I’d spent a couple hours the night before researching and deliberating my options to Bangkok. I could take a 30 minute boat ride to the town of Trang in Thailand and catch the train directly to Bangkok, but it meant cutting out the town of Phang Nga and its magical rock strewn bay. Seeing this bay was pretty much the main reason I decided to travel through southern Thailand before heading north to Bangkok.
Then there was a boat to Trang with a bus transfer to Phang Nga. That was the cheapest option and still included a couple days of sightseeing on the Phang Nga bay. The trip would have taken about 7 hours in total, but it was also the quickest option for achieving all of my goals. The downside, of course, abandoning my island hopping idea.
A third option was a high speed ferry direct to Phuket which was only an hour’s bus ride from Phang Nga. This was the most expensive option at about $50 USD, and I already knew what to expect of that kind of ferry.
The final option was a slow ferry to the island of Koh Lanta and then on to the town of Krabi where I could catch a bus to arrive at Phang Nga in about 30 minutes. This provided the promising prospect of fulfilling my dream of daisy chaining the west coast islands of Thailand, and it was about half the price of the direct ferry trip to Phuket. I did some research and found there was actually a hostel perched above the water next to the ferry dock in Koh Lanta. A intriguing sparkle of promise there.
The man at the ticket office assured me that I could roam about the deck of the slow ferry, but to be sure, I decided I’d go to the pier the next morning to investigate.
An added surprise awaited when I arrived at the pier the next morning. Apparently there was a local farmers market that set up stalls along the waterfront that day. I negotiated to buy a single banana and headed out along the pier.

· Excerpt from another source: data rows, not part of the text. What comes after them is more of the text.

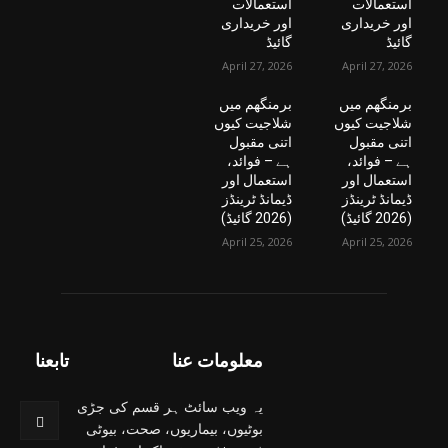
استعمالات
استعمالات
اور خریداری
اور خریداری
گائیڈ
گائیڈ
April 27, 2026
April 27, 2026
برمنگھم میں
برمنگھم میں
شلاجیت کیوں
شلاجیت کیوں
اتنی مقبول
اتنی مقبول
ہے – فوائد،
ہے – فوائد،
استعمال اور
استعمال اور
ڈیمانڈ ٹرینڈز
ڈیمانڈ ٹرینڈز
(2026 گائیڈ)
(2026 گائیڈ)
April 25, 2026
April 25, 2026
معلومات عنا
تابعنا
یہ ویب سائٹ ہر قسم کی جڑی
بوٹیوں، بیماریوں، صحت، بیوٹی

I’d begun to have doubts because from the market, I couldn’t see the ferry at the end of the pier due to its low profile. I’d been envisioning something larger, but as I approached the boat, I saw people sprawled about the open upper deck. This is exactly what I’d been hoping for on my ferry travels.
I went back and purchased my ticket for the next day. Even though it was more expensive than the bus trip, I rationalized that the opportunities it would provide for picture taking made it a bargain compared to the sightseeing tours which visited the same area.
The ferry made several stops so I got to see some of the other islands of the Andaman sea from an even closer perspective than I’d anticipated. About an hour from Koh Lanta, the ferry slowed, and an identical ferry pulled up alongside us. A man hopped from the other ferry to ours, and we were on our way again. Our new crew member walked around the ferry asking everyone their destination on the island, and when we arrived at the pier, he took on the role of bus driver. Apparently he’d spent the morning picking up people from the island of Koh Lanta to bring them to the ferry. He then left the bus at the pier and boarded the other ferry only to transfer to ours to take us to our island destinations.
I was the last to be dropped off, at the ferry pier for northbound trips. I’d picked a hostel close to the pier so it would be easy to catch the first ferry to Krabi in the morning. The building I entered had the feel of a treehouse built over the river. The entire floor was made or wooden planks that allowed glimpses of the water below. There were buoys and floats hanging from the ceiling, and the flags blowing above the waterfront deck mimicked those of the ferry berthed in the river just beyond the edge of the hostel. That would be my morning ride.
I was pleased I hadn’t abandoned my plans of traveling by boat up the coast of Thailand, and there I was spending the night in what, for all intents and purposes, felt like the best ferry experience possible.